◆ Action item
Filter these entries down to lines holding "cannot".
Input below:
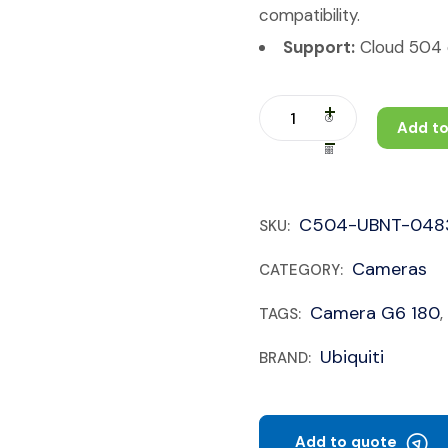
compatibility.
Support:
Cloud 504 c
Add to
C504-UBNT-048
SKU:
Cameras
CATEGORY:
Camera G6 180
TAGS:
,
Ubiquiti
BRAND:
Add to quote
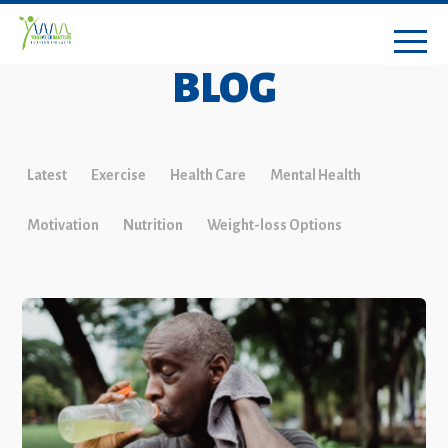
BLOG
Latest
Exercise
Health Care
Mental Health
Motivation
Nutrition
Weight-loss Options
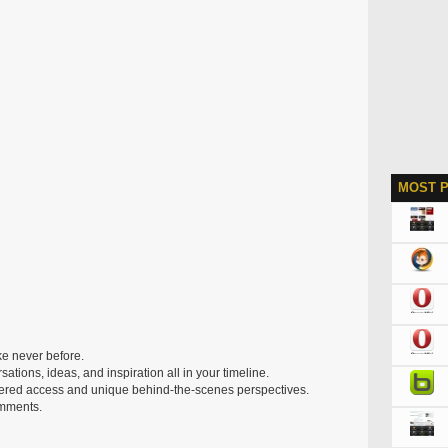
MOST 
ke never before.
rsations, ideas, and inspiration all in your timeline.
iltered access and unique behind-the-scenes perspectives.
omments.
End of Input.
Input below:
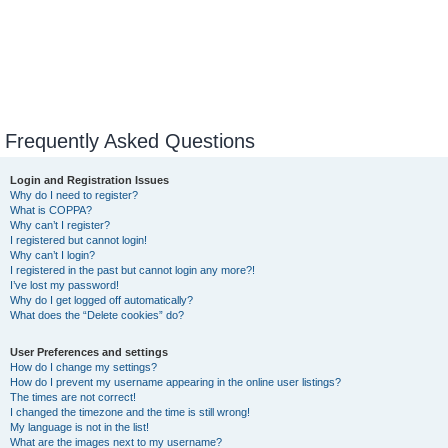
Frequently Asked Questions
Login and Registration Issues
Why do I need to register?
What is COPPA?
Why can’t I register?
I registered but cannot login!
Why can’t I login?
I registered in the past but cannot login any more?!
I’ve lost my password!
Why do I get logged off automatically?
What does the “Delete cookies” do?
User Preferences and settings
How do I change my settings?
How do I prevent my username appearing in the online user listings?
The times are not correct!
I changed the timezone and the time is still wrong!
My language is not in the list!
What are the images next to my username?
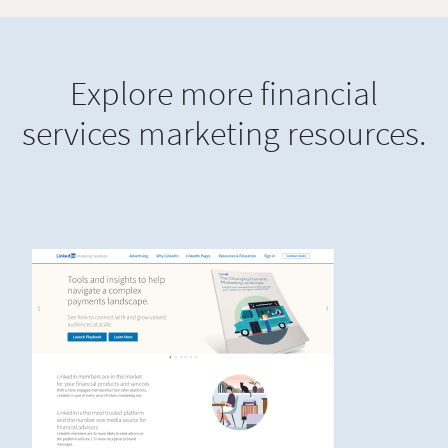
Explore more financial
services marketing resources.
End of Input.
Input below:
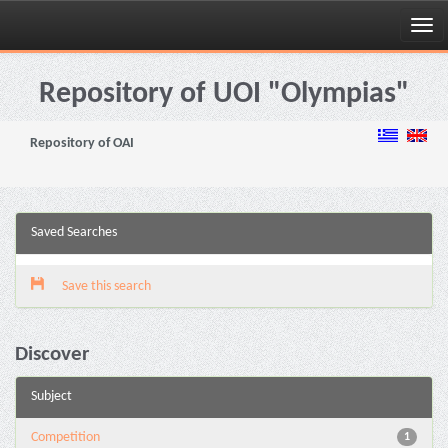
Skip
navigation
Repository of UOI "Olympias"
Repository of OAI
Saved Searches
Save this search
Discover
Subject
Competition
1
End of Input.
◆ Solved problem
I registered but cannot login!
I registered in the past but cannot login any more?!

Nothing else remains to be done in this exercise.